Pourquoi cette campagne ?

Le sommet de Copenhague sur le climat va être, dans les semaines et mois à venir, le théâtre de surenchères verbales qui masqueront mal certains projets locaux d’envergure nationale moins présentables… Les décideurs politiques aiment plus que tout les tribunes internationales qui leur permettent aisément de revêtir les habits vert-pâle d’une écologie hors-sol, sans que le lyrisme et la grandiloquence des discours se traduisent dans les faits.

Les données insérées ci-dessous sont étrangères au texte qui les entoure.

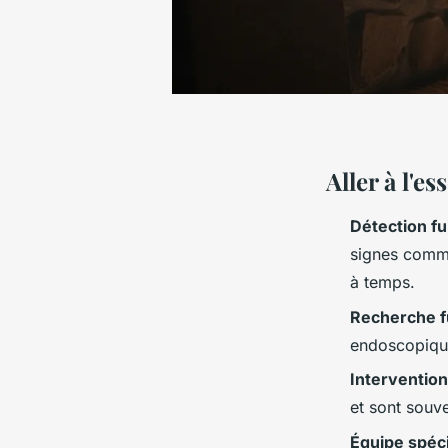
Aller à l'e
Détection fu
signes comme
à temps.
Recherche f
endoscopique
Intervention
et sont souv
Équipe spéci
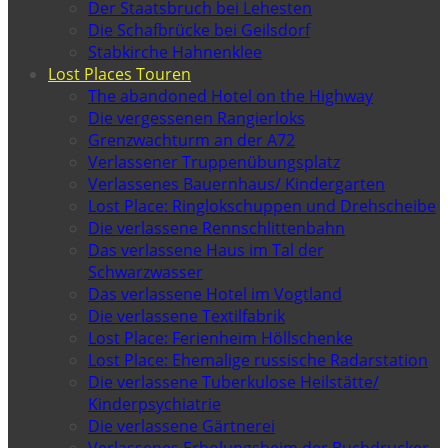
Der Staatsbruch bei Lehesten
Die Schafbrücke bei Geilsdorf
Stabkirche Hahnenklee
Lost Places Touren
The abandoned Hotel on the Highway
Die vergessenen Rangierloks
Grenzwachturm an der A72
Verlassener Truppenübungsplatz
Verlassenes Bauernhaus/ Kindergarten
Lost Place: Ringlokschuppen und Drehscheibe
Die verlassene Rennschlittenbahn
Das verlassene Haus im Tal der
Schwarzwasser
Das verlassene Hotel im Vogtland
Die verlassene Textilfabrik
Lost Place: Ferienheim Höllschenke
Lost Place: Ehemalige russische Radarstation
Die verlassene Tuberkulose Heilstätte/
Kinderpsychiatrie
Die verlassene Gärtnerei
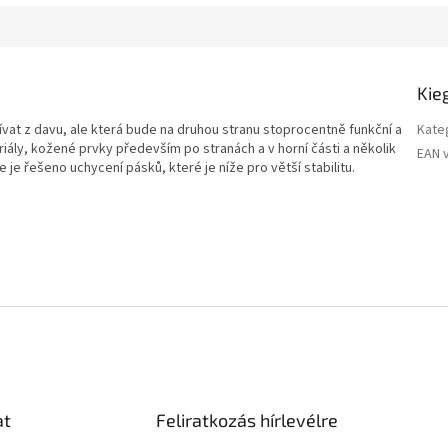
Kie
vat z davu, ale která bude na druhou stranu stoprocentně funkční a
Kate
ály, kožené prvky především po stranách a v horní části a několik
EAN 
 je řešeno uchycení pásků, které je níže pro větší stabilitu.
at
Feliratkozás hírlevélre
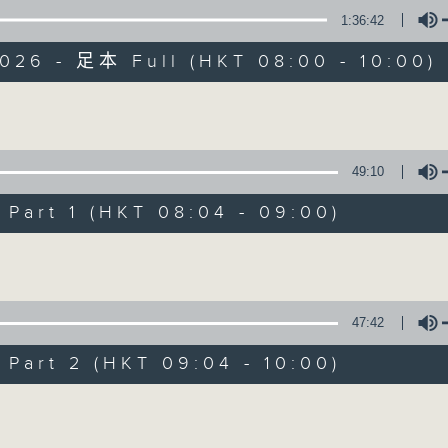
1:36:42
有觀點、有理據的意見交流。
026 - 足本 Full (HKT 08:00 - 10:00)
Volume
49:10
千禧年代
art 1 (HKT 08:04 - 09:00)
特備網頁
PODCASTS
所有集數
Volume
您喜歡這個節目嗎?
47:42
art 2 (HKT 09:04 - 10:00)
主持人：蕭洛汶
Volume
《千禧年代》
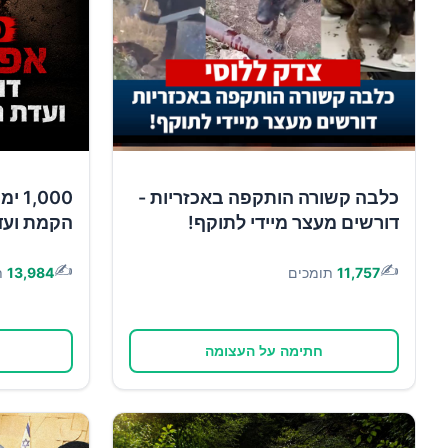
כלבה קשורה הותקפה באכזריות -
,000
דורשים מעצר מיידי לתוקף!
הקמת ועד
✍️
✍️
11,757
תומכים
13,984
ת
חתימה על העצומה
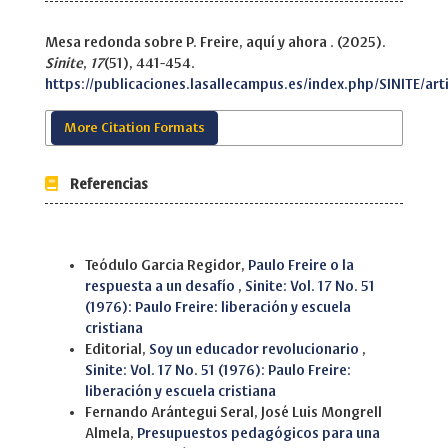
Mesa redonda sobre P. Freire, aquí y ahora . (2025).
Sinite
,
17
(51), 441-454.
https://publicaciones.lasallecampus.es/index.php/SINITE/art
More Citation Formats
Referencias
Similar Articles
Teódulo Garcia Regidor,
Paulo Freire o la
respuesta a un desafío
,
Sinite: Vol. 17 No. 51
(1976): Paulo Freire: liberación y escuela
cristiana
Editorial,
Soy un educador revolucionario
,
Sinite: Vol. 17 No. 51 (1976): Paulo Freire:
liberación y escuela cristiana
Fernando Arántegui Seral, José Luis Mongrell
Almela,
Presupuestos pedagógicos para una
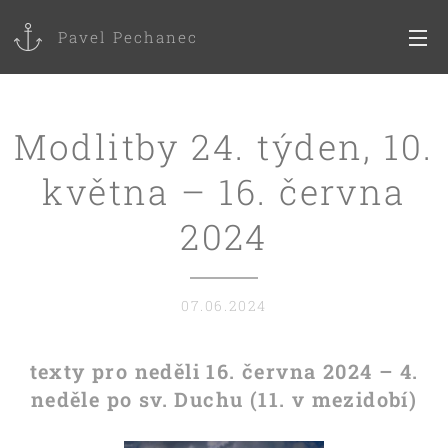
Pavel Pechanec
Modlitby 24. týden, 10.
května – 16. června
2024
07.06.2024
texty pro neděli 16. června 2024 – 4.
neděle po sv. Duchu (11. v mezidobí)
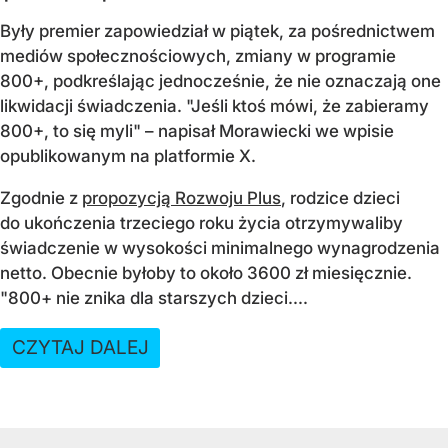
Były premier zapowiedział w piątek, za pośrednictwem
mediów społecznościowych, zmiany w programie
800+, podkreślając jednocześnie, że nie oznaczają one
likwidacji świadczenia. "Jeśli ktoś mówi, że zabieramy
800+, to się myli" – napisał Morawiecki we wpisie
opublikowanym na platformie X.
Zgodnie z
propozycją Rozwoju Plus
, rodzice dzieci
do ukończenia trzeciego roku życia otrzymywaliby
świadczenie w wysokości minimalnego wynagrodzenia
netto. Obecnie byłoby to około 3600 zł miesięcznie.
"800+ nie znika dla starszych dzieci....
CZYTAJ DALEJ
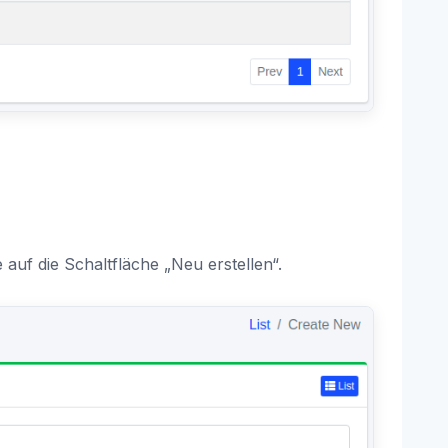
 auf die Schaltfläche „Neu erstellen“.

La France n’échappe pas à cette mauvaise habitude. Face à l’urgence climatique, notre pays se hâte lentement… en multipliant des projets controversés. Aux quatre coins du territoire, l’asphalte coule à flot pour le plus grand plaisir du lobby routier. Bretelles, contournements, élargissements, doublements, désenclavements, sécurisation… sont quelques-unes des justifications avancées pour amorcer une relance discrète mais certaine du programme routier et autoroutier.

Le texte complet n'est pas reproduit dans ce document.